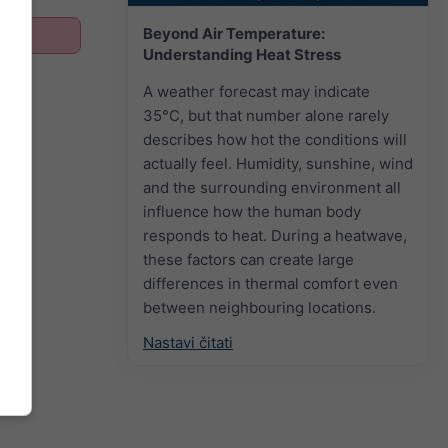
Beyond Air Temperature:
Understanding Heat Stress
A weather forecast may indicate
35°C, but that number alone rarely
describes how hot the conditions will
actually feel. Humidity, sunshine, wind
and the surrounding environment all
influence how the human body
responds to heat. During a heatwave,
these factors can create large
differences in thermal comfort even
between neighbouring locations.
Nastavi čitati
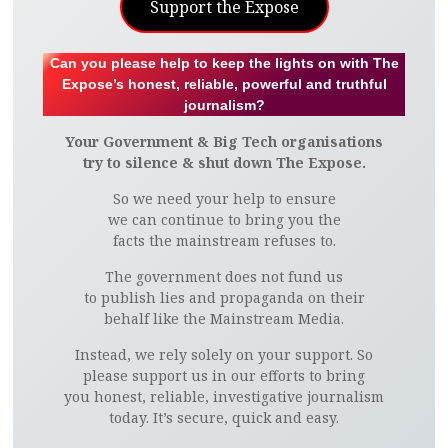
Support the Expose
Can you please help to keep the lights on with The
Expose’s honest, reliable, powerful and truthful
journalism?
Your Government & Big Tech organisations
try to silence & shut down The Expose.
So we need your help to ensure
we can continue to bring you the
facts the mainstream refuses to.
The government does not fund us
to publish lies and propaganda on their
behalf like the Mainstream Media.
Instead, we rely solely on your support. So
please support us in our efforts to bring
you honest, reliable, investigative journalism
today. It’s secure, quick and easy.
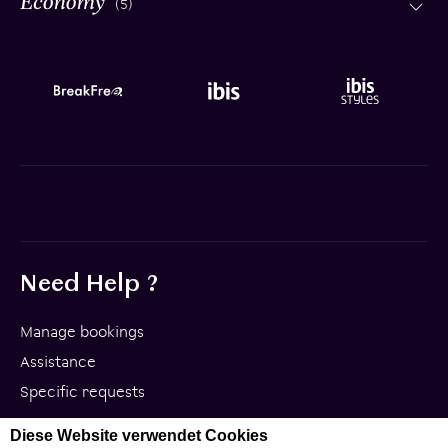
(5)
Need Help ?
Manage bookings
Assistance
Specific requests
Diese Website verwendet Cookies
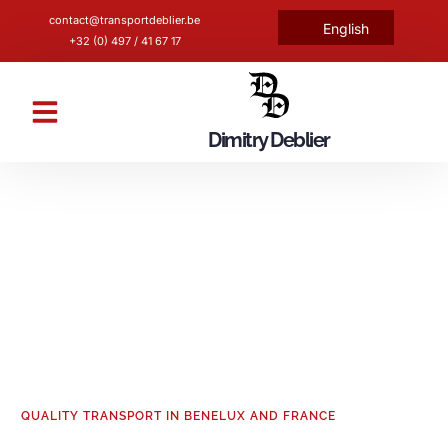
contact@transportdeblier.be
English
Nederlands
+32 (0) 497 / 41 67 17
Dimitry Deblier
Fleet and certifications
Transport by tipper
QUALITY TRANSPORT IN BENELUX AND FRANCE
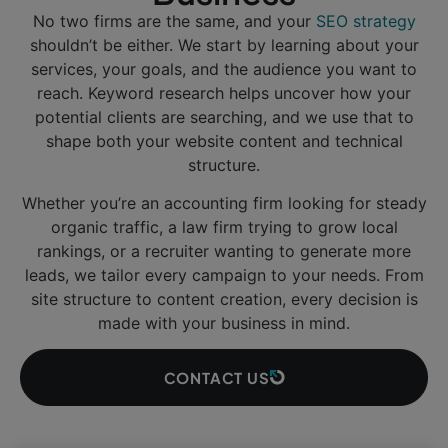
No two firms are the same, and your
SEO strategy
shouldn’t be either. We start by learning about your
services, your goals, and the audience you want to
reach. Keyword research helps uncover how your
potential clients are searching, and we use that to
shape both your website content and technical
structure.
Whether you’re an accounting firm looking for steady
organic traffic, a law firm trying to grow local
rankings, or a recruiter wanting to generate more
leads, we tailor every campaign to your needs. From
site structure to content creation, every decision is
made with your business in mind.
CONTACT US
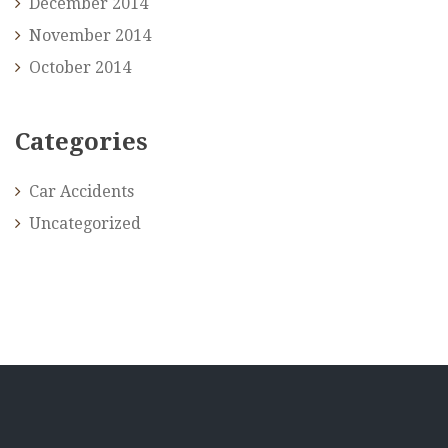
December 2014
November 2014
October 2014
Categories
Car Accidents
Uncategorized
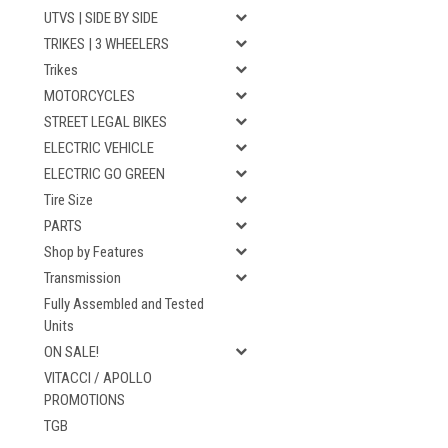
UTVS | SIDE BY SIDE
TRIKES | 3 WHEELERS
Trikes
MOTORCYCLES
STREET LEGAL BIKES
ELECTRIC VEHICLE
ELECTRIC GO GREEN
Tire Size
PARTS
Shop by Features
Transmission
Fully Assembled and Tested
Units
ON SALE!
VITACCI / APOLLO
PROMOTIONS
TGB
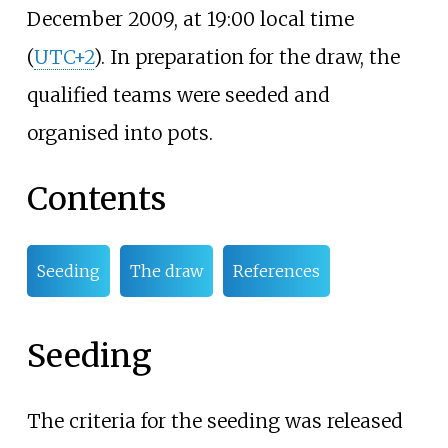
December 2009, at 19:00 local time
(
UTC+2
). In preparation for the draw, the
qualified teams were seeded and
organised into pots.
Contents
Seeding
The draw
References
Seeding
The criteria for the seeding was released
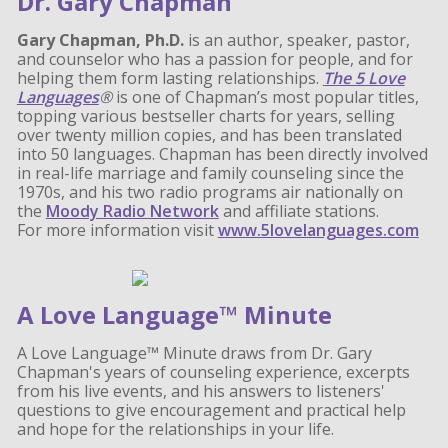
Dr. Gary Chapman
Gary Chapman, Ph.D.
is an author, speaker, pastor,
and counselor who has a passion for people, and for
helping them form lasting relationships.
The 5 Love
Languages
®
is one of Chapman’s most popular titles,
topping various bestseller charts for years, selling
over twenty million copies, and has been translated
into 50 languages. Chapman has been directly involved
in real-life marriage and family counseling since the
1970s, and his two radio programs air nationally on
the
Moody Radio Network
and affiliate stations.
For more information visit
www.5lovelanguages.com
A Love Language™ Minute
A Love Language™ Minute draws from Dr. Gary
Chapman's years of counseling experience, excerpts
from his live events, and his answers to listeners'
questions to give encouragement and practical help
and hope for the relationships in your life.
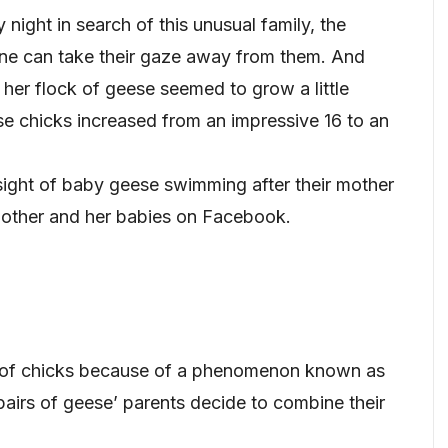
y night in search of this unusual family, the
one can take their gaze away from them. And
 her flock of geese seemed to grow a little
se chicks increased from an impressive 16 to an
ight of baby geese swimming after their mother
mother and her babies on Facebook.
 of chicks because of a phenomenon known as
airs of geese’ parents decide to combine their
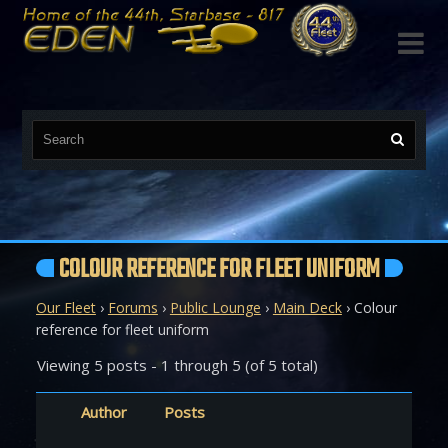

COLOUR REFERENCE FOR FLEET UNIFORM
Our Fleet
›
Forums
›
Public Lounge
›
Main Deck
›
Colour
reference for fleet uniform
Viewing 5 posts - 1 through 5 (of 5 total)
Author
Posts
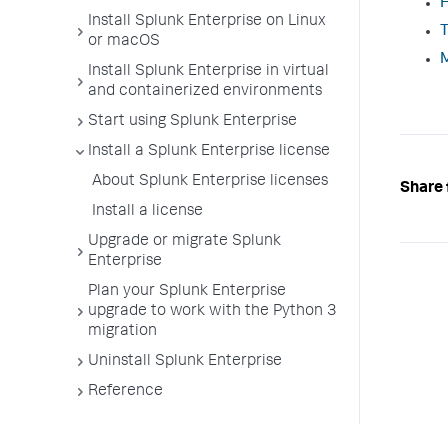
H
Install Splunk Enterprise on Linux
T
or macOS
M
Install Splunk Enterprise in virtual
and containerized environments
Start using Splunk Enterprise
Install a Splunk Enterprise license
About Splunk Enterprise licenses
Share 
Install a license
Upgrade or migrate Splunk
Enterprise
Plan your Splunk Enterprise
upgrade to work with the Python 3
migration
Uninstall Splunk Enterprise
Reference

____________

About this exercise >> Give the records above again in full and exactly, but exclude every picture.

Finished exercise >>
Beyond Air Temperature:
Understanding Heat Stress
A weather forecast may indicate
35°C, but that number alone rarely
describes how hot the conditions will
actually feel. Humidity, sunshine, wind
and the surrounding environment all
influence how the human body
responds to heat. During a heatwave,
these factors can create large
differences in thermal comfort even
between neighbouring locations.
Nastavi čitati
Support the Expose
Can you please help to keep the lights on with The
Expose’s honest, reliable, powerful and truthful
journalism?
Your Government & Big Tech organisations
try to silence & shut down The Expose.
So we need your help to ensure
we can continue to bring you the
facts the mainstream refuses to.
The government does not fund us
to publish lies and propaganda on their
behalf like the Mainstream Media.
Instead, we rely solely on your support. So
please support us in our efforts to bring
you honest, reliable, investigative journalism
today. It’s secure, quick and easy.
(5)
Need Help ?
Manage bookings
Assistance
Specific requests
Diese Website verwendet Cookies
contact@transportdeblier.be
English
Nederlands
+32 (0) 497 / 41 67 17
Dimitry Deblier
Fleet and certifications
Transport by tipper
QUALITY TRANSPORT IN BENELUX AND FRANCE
No two firms are the same, and your
SEO strategy
shouldn’t be either. We start by learning about your
services, your goals, and the audience you want to
reach. Keyword research helps uncover how your
potential clients are searching, and we use that to
shape both your website content and technical
structure.
Whether you’re an accounting firm looking for steady
organic traffic, a law firm trying to grow local
rankings, or a recruiter wanting to generate more
leads, we tailor every campaign to your needs. From
site structure to content creation, every decision is
made with your business in mind.
CONTACT US
December 2014
November 2014
October 2014
Categories
Car Accidents
Uncategorized
UTVS | SIDE BY SIDE
TRIKES | 3 WHEELERS
Trikes
MOTORCYCLES
STREET LEGAL BIKES
ELECTRIC VEHICLE
ELECTRIC GO GREEN
Tire Size
PARTS
Shop by Features
Transmission
Fully Assembled and Tested
Units
ON SALE!
VITACCI / APOLLO
PROMOTIONS
TGB
December 2009, at 19:00 local time
(
UTC+2
). In preparation for the draw, the
qualified teams were seeded and
organised into pots.
Contents
Seeding
The draw
References
Seeding
The criteria for the seeding was released
Dr. Gary Chapman
Gary Chapman, Ph.D.
is an author, speaker, pastor,
and counselor who has a passion for people, and for
helping them form lasting relationships.
The 5 Love
Languages
®
is one of Chapman’s most popular titles,
topping various bestseller charts for years, selling
over twenty million copies, and has been translated
into 50 languages. Chapman has been directly involved
in real-life marriage and family counseling since the
1970s, and his two radio programs air nationally on
the
Moody Radio Network
and affiliate stations.
For more information visit
www.5lovelanguages.com
A Love Language™ Minute
A Love Language™ Minute draws from Dr. Gary
Chapman's years of counseling experience, excerpts
from his live events, and his answers to listeners'
questions to give encouragement and practical help
and hope for the relationships in your life.
y night in search of this unusual family, the
one can take their gaze away from them. And
 her flock of geese seemed to grow a little
se chicks increased from an impressive 16 to an
ight of baby geese swimming after their mother
mother and her babies on Facebook.
 of chicks because of a phenomenon known as
airs of geese’ parents decide to combine their

COLOUR REFERENCE FOR FLEET UNIFORM
Our Fleet
›
Forums
›
Public Lounge
›
Main Deck
›
Colour
reference for fleet uniform
Viewing 5 posts - 1 through 5 (of 5 total)
Author
Posts
H
Install Splunk Enterprise on Linux
T
or macOS
M
Install Splunk Enterprise in virtual
and containerized environments
Start using Splunk Enterprise
Install a Splunk Enterprise license
About Splunk Enterprise licenses
Share 
Install a license
Upgrade or migrate Splunk
Enterprise
Plan your Splunk Enterprise
upgrade to work with the Python 3
migration
Uninstall Splunk Enterprise
Reference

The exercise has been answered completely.